In the Detroit Edison Academy site, ramps, retention walls and terraced garden beds connect the school to the Dequindre Cut and beyond to a working urban farm.

“The design of public space is an excellent opportunity to exercise universal design as standard practice,” Arquero says. 

“As we work to bring citizens back to streets, plazas, parks and waterfronts of our cities, universal design provides good insights to increase comfort and safety for a diversity of users. It is about inclusive approaches.”

Monday, June 4, 2018

UNIVERSAL DESIGN: PUBLIC SPACES FOR ALL -- 8


Detroit

Turning a former railway into a greenway and building frequent, accessible connections to the city fabric was a challenge for MAde’s Liquid Planning Detroit — an effort to reinvigorate the city through public spaces that also address storm water issues and crumbling infrastructure.

“The Dequindre Cut is a project that builds connections, and also celebrates the environment, food, neighborhoods, schools, and farms,” says Arquero. 

“All these elements are the past, present and future of Detroit, and will be linked through this transect. 

Ensuring universal access is key … there is a desire to inhabit the ramps and terraces to enable increased access, connectivity and social interaction.”

At historic Eastern Market, Detroit’s fresh produce, dairy and meat market dating to the 1800s, the cut is nearly 12 feet below grade. 

“In the Eastern Market site, we negotiated the grade change using a series of generous ramps and landings that integrate spaces for sitting, eating and mingling — as an extension of the markets — with spaces for movement in and out of the Dequindre Cut,” says Maigret.

Sunday, June 3, 2018

UNIVERSAL DESIGN: PUBLIC SPACES FOR ALL -- 7


Detroit — MAde Studio

In Detroit, MAde Studio has made universal design a central part in its approach to transform a long-abandoned railway cut into a greenway that provides barrier-free access to historic neighborhoods, some largely vacant and in need of great civic space to spark rebirth.

Architects Jen Maigret and Maria Arquero have designed an urban greenway out of Dequindre Cut, a railway created in the 1920s to move freight to industrial hubs in the growing city.

Near the Detroit River, the cut is at grade, but as it moves north, it is more than 25 feet below grade

Saturday, June 2, 2018

UNIVERSAL DESIGN: PUBLIC SPACES FOR ALL -- 6


BROOKLYN — MICHAEL VAN VALKENBURGH ASSOCIATES

While some prominent master planners have balked at universal design and fought to build brand new facilities with grand staircases as the prominent entry, with accessible routes hidden off to the side, the Van Valkenburgh firm embraces creative approaches to designing for all.

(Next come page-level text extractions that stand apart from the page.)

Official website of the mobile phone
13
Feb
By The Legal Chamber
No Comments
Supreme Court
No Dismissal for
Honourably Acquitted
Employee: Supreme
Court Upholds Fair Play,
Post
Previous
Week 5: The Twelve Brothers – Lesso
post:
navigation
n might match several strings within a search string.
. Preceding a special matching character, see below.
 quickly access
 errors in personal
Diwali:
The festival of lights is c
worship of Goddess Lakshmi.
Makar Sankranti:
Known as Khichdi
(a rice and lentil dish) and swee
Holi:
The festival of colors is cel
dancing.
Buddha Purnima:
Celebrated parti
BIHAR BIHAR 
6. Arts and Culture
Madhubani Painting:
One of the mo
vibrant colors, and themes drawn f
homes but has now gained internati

“In some cases, accessibility requirements provide opportunities to build pathways that are more engaging — for instance, a curved pathway that directs your views to the landscape context rather than a straight procession with an unchanging perspective,” says the Van Valkenburgh team spokesperson. 

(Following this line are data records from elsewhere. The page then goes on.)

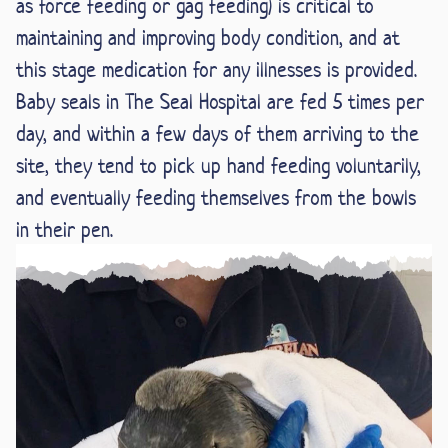
as force feeding or gag feeding) is critical to
maintaining and improving body condition, and at
this stage medication for any illnesses is provided.
Baby seals in The Seal Hospital are fed 5 times per
day, and within a few days of them arriving to the
site, they tend to pick up hand feeding voluntarily,
and eventually feeding themselves from the bowls
in their pen.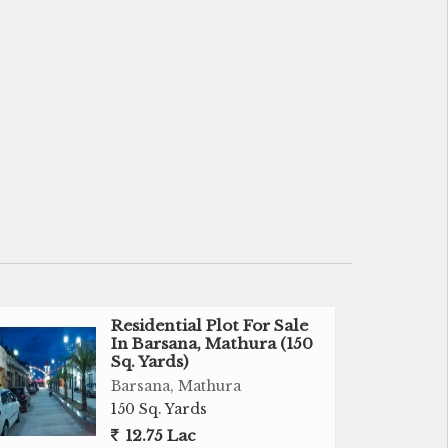
Residential Plot For Sale
In Barsana, Mathura (150
Sq. Yards)
Barsana, Mathura
150 Sq. Yards
12.75 Lac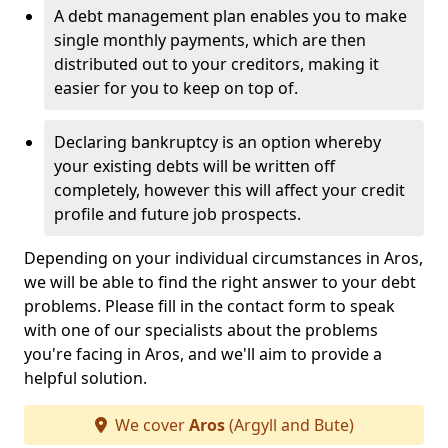
A debt management plan enables you to make
single monthly payments, which are then
distributed out to your creditors, making it
easier for you to keep on top of.
Declaring bankruptcy is an option whereby
your existing debts will be written off
completely, however this will affect your credit
profile and future job prospects.
Depending on your individual circumstances in Aros,
we will be able to find the right answer to your debt
problems. Please fill in the contact form to speak
with one of our specialists about the problems
you're facing in Aros, and we'll aim to provide a
helpful solution.
We cover
Aros
(Argyll and Bute)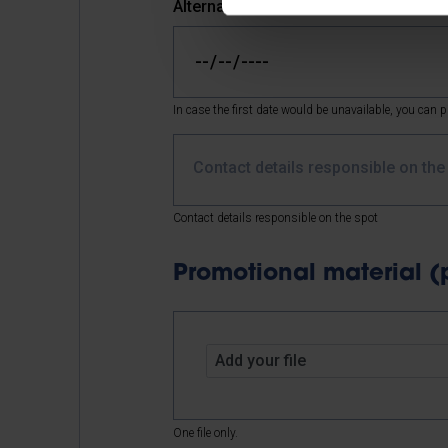
Alternative date
In case the first date would be unavailable, you can pi
Contact details responsible on th
Contact details responsible on the spot
Promotional material (pos
Add your file
One file only.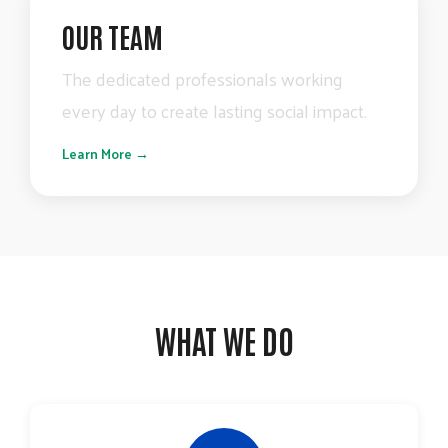
OUR TEAM
The
dedicated
professionals
working
every
day
to
create
lasting
social
impact.
Learn More →
WHAT WE DO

“We are strong advocates for building accessibility into the fundamental structure of a project, rather than looking at it as an obligation or an afterthought.

Ultimately, the goal is to make accessibility feel effortless so that everyone can enjoy the landscape on the same terms.”

Friday, June 1, 2018

UNIVERSAL DESIGN: PUBLIC SPACES FOR ALL -- 5


MICHAEL VAN VALKENBURGH ASSOCIATES

Ted Zoli, a MacArthur Foundation Genius Award winner who serves as national bridge chief engineer for the HNTB firm, used durable materials in constructing the bridge and made sure that wheelchair users and others with limited mobility would enjoy the same access as runners, cyclists and all visitors.

 “The design is both innovative and unusual, and it blends perfectly with the landscaping in Brooklyn Bridge Park,” Zoli told HNTB Designer magazine.

Van Valkenburgh Associates prefers landscape-based solutions to mechanically-based accessibility, with gentle slopes instead of lifts or elevators. 

“Ramped pathways and bridges are less prone to technical difficulties, and they also create a stronger continuity of landscape experience that is part of the enjoyment of being in a park,” says a spokesperson for the Van Valkenburgh team.

“Once you decide that it is important to connect two spaces through the landscape, it seems worth the effort to make sure that everyone can use it.”